**Working data:**
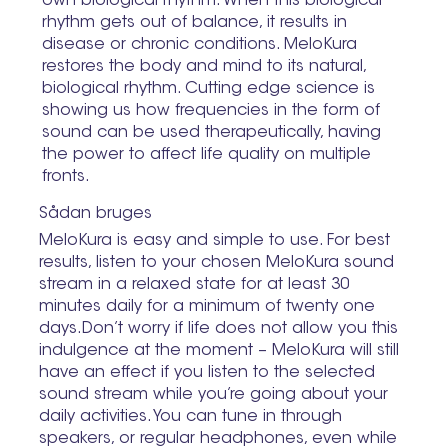
own biological rhythm. When this biological
rhythm gets out of balance, it results in
disease or chronic conditions. MeloKura
restores the body and mind to its natural,
biological rhythm. Cutting edge science is
showing us how frequencies in the form of
sound can be used therapeutically, having
the power to affect life quality on multiple
fronts.
Sådan bruges
MeloKura is easy and simple to use. For best
results, listen to your chosen MeloKura sound
stream in a relaxed state for at least 30
minutes daily for a minimum of twenty one
days.Don’t worry if life does not allow you this
indulgence at the moment – MeloKura will still
have an effect if you listen to the selected
sound stream while you’re going about your
daily activities. You can tune in through
speakers, or regular headphones, even while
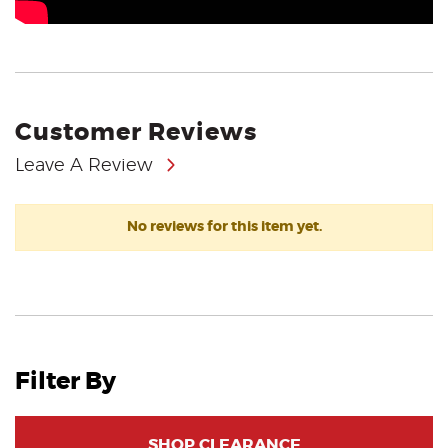
Customer Reviews
Leave A Review
No reviews for this item yet.
Filter By
SHOP CLEARANCE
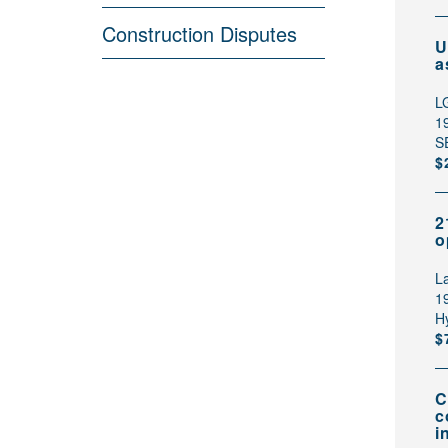
Construction Disputes
U
a
L
1
S
$
2
o
L
1
H
$
C
c
i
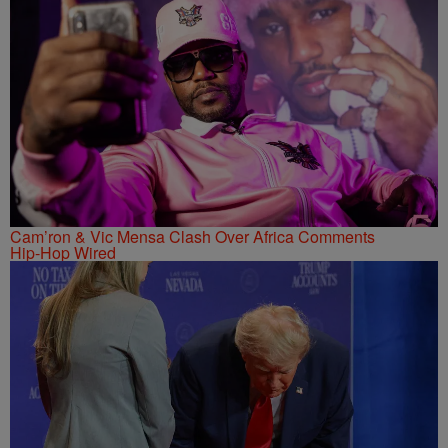
Cam’ron & Vic Mensa Clash Over Africa Comments
Hip-Hop Wired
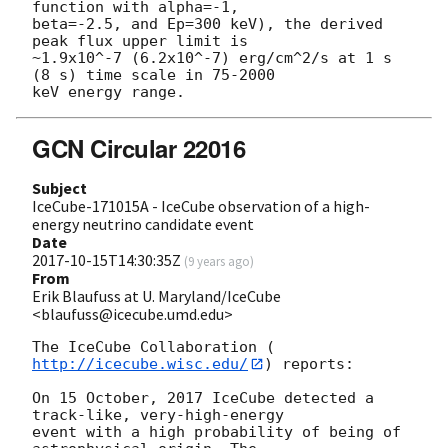
function with alpha=-1,

beta=-2.5, and Ep=300 keV), the derived 
peak flux upper limit is

~1.9x10^-7 (6.2x10^-7) erg/cm^2/s at 1 s 
(8 s) time scale in 75-2000

GCN Circular 22016
Subject
IceCube-171015A - IceCube observation of a high-
energy neutrino candidate event
Date
2017-10-15T14:30:35Z
(
9 years ago
)
From
Erik Blaufuss at U. Maryland/IceCube
<blaufuss@icecube.umd.edu>
The IceCube Collaboration (
http://icecube.wisc.edu/
) reports:

On 15 October, 2017 IceCube detected a 
track-like, very-high-energy 

event with a high probability of being of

**What is needed:** Write everything in the records out exactly, apart from the pictures.

**Written solution:**
own biological rhythm. When this biological
rhythm gets out of balance, it results in
disease or chronic conditions. MeloKura
restores the body and mind to its natural,
biological rhythm. Cutting edge science is
showing us how frequencies in the form of
sound can be used therapeutically, having
the power to affect life quality on multiple
fronts.
Sådan bruges
MeloKura is easy and simple to use. For best
results, listen to your chosen MeloKura sound
stream in a relaxed state for at least 30
minutes daily for a minimum of twenty one
days.Don’t worry if life does not allow you this
indulgence at the moment – MeloKura will still
have an effect if you listen to the selected
sound stream while you’re going about your
daily activities. You can tune in through
speakers, or regular headphones, even while
Customer Reviews
Leave A Review
No reviews for this item yet.
Filter By
SHOP CLEARANCE
Construction Disputes
U
a
L
1
S
$
2
o
L
1
H
$
C
c
i
Cam’ron & Vic Mensa Clash Over Africa Comments
Hip-Hop Wired
function with alpha=-1,

beta=-2.5, and Ep=300 keV), the derived 
peak flux upper limit is

~1.9x10^-7 (6.2x10^-7) erg/cm^2/s at 1 s 
(8 s) time scale in 75-2000

GCN Circular 22016
Subject
IceCube-171015A - IceCube observation of a high-
energy neutrino candidate event
Date
2017-10-15T14:30:35Z
(
9 years ago
)
From
Erik Blaufuss at U. Maryland/IceCube
<blaufuss@icecube.umd.edu>
The IceCube Collaboration (
http://icecube.wisc.edu/
) reports:

On 15 October, 2017 IceCube detected a 
track-like, very-high-energy 

event with a high probability of being of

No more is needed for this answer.